Moyer is the long-time citizen caretaker of the neighborhood green-space and the nearby war memorial. He has tended it for decades on his own time, paying for supplies with his own money.
“I’ve always taken quite a bit of pride in my neighborhood,” said Moyer as he got ready to spruce up the park for the weekend. “My whole life has been in this town.”
Moyer often refers to Wissahickon as “this town”. His civic spirit is a perfect fit in a community that came together to build LaNoce Park in the 1980s and the war memorial in the 1930s.
LaNoce Park
Before there was LaNoce Park, Wissahickon Elementary stood on the site. Moyer, who went to St. John’s, had a job delivering milk there as a kid. By the 1970s, the school was abandoned and it caught fire, leaving a patch of blight.
Shortly after the debris was cleared, Moyer and other neighbors hatched a plan to beautify the space. They planted trees and grass and lobbied the city to get the property transferred from the school board to the parks department. Impressed by their efforts, they gained the support of City Councilman Al Perleman and Mayor Wilson Goode.
In 1984, LaNoce Park was dedicated to the delight of residents with the mayor in attendance.
Goode was “like a hero,” recalled Chip Roller of the Wissahickon Interested Citizens Association. “There were lines to shake his hand.”
Meanwhile, Moyer quietly continued to take care of the park. When city resources are few, he steps in. For years, he did so with a push mower. “I was in good shape,” he laughed. Now he has a gas mower, weed wackers, and other equipment.
The Wissahickon War Memorial
Originally just an honor roll at Sumac Street and Manayunk Avenue that listed the names of area vets from the WWI, In the late 1930’s the memorial was enlarged and moved down the block to its current location on Rochelle Avenue, across from the train station. A now defunct Wissahickon Memorial Association helped raise funds for the addition of monuments for veterans of World War II, Korea, and Vietnam.
It has grown still bigger and more elaborate, largely due to the efforts of Moyer and other neighborhood supporters. Moyer plants flowers, cuts the grass, puts out flags and Christmas lights. He helps organize the neighborhood Memorial Day parade that climaxes with a ceremony at the monument.

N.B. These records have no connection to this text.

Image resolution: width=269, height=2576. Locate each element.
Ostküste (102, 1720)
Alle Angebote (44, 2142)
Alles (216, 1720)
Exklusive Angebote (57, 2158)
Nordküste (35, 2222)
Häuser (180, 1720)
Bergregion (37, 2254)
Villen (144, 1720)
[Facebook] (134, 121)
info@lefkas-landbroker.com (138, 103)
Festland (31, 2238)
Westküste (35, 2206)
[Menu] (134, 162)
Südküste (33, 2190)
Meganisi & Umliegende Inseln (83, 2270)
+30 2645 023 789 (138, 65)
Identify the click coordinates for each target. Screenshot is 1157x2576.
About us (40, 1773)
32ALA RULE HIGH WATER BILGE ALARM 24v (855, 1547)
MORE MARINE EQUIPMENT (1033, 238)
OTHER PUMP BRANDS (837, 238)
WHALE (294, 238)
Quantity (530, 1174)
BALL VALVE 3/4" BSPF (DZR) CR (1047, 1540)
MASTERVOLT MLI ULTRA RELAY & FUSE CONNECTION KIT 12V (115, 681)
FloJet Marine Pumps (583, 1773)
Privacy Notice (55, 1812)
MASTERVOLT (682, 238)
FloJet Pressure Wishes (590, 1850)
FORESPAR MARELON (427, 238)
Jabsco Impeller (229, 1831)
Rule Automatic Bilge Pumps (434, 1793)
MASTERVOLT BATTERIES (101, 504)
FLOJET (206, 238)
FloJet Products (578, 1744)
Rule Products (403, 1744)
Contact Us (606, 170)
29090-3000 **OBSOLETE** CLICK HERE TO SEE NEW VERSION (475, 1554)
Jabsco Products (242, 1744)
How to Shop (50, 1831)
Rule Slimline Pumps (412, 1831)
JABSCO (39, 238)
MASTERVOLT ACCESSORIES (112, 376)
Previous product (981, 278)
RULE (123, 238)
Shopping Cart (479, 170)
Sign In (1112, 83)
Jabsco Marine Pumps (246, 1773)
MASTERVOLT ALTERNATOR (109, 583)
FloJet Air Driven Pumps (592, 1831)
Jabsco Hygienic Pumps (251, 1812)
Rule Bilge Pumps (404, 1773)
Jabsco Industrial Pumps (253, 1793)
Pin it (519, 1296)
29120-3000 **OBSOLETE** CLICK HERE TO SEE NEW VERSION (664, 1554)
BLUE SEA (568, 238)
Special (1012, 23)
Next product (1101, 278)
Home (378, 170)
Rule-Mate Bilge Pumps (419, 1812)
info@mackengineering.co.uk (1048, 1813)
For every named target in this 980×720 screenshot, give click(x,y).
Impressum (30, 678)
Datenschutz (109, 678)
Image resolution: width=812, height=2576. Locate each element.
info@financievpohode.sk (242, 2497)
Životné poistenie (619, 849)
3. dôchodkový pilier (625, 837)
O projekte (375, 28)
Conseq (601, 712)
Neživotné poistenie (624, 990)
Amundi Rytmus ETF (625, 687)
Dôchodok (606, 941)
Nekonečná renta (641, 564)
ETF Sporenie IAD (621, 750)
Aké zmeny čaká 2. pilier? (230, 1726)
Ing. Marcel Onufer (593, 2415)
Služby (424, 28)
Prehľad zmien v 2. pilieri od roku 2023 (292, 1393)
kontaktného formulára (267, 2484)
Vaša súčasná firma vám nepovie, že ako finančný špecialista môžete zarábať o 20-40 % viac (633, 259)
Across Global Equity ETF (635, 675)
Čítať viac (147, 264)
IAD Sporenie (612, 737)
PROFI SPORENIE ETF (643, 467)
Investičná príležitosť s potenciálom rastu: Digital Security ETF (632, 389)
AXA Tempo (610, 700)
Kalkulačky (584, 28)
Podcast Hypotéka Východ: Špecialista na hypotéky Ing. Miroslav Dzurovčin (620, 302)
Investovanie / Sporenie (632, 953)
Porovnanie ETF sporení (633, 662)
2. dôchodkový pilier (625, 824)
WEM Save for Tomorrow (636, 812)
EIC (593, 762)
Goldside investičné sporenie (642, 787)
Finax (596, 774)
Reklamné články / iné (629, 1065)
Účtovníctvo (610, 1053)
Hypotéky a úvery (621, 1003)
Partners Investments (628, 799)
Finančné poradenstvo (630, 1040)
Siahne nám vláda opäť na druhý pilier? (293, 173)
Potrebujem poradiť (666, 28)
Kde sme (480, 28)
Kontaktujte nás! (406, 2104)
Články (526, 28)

For years, Moyer got Ed Rendell to attend the parade and once managed to get a tank to drive to the monument as part of the festivities. “I called the police and told them I was going to have a big piece of equipment come through and they said alright,” he recalled. After they saw the tank, however, they asked that he not make it a yearly tradition.
His efforts have not gone unappreciated. In 2006, neighbors planted a tree in his honor and put up a plaque in gratitude for his service. Then councilman Michael Nutter sent an aide to the ceremony, but Moyer is modest and his daughter had to concoct a ruse to get him there for fear that he wouldn’t come.
Moyer is quick to point out that a lot of people worked to get the park and maintain it. Concerned citizens have written grants and worked with city officials. He singles out Ed LaSota, who he worked with on the park and has since passed away like so many of the vets that helped with the war memorial.
Moyer doesn’t work for admiration. “To me, the plaque meant that people were interested in the park,” he said, and that is where he gets his satisfaction.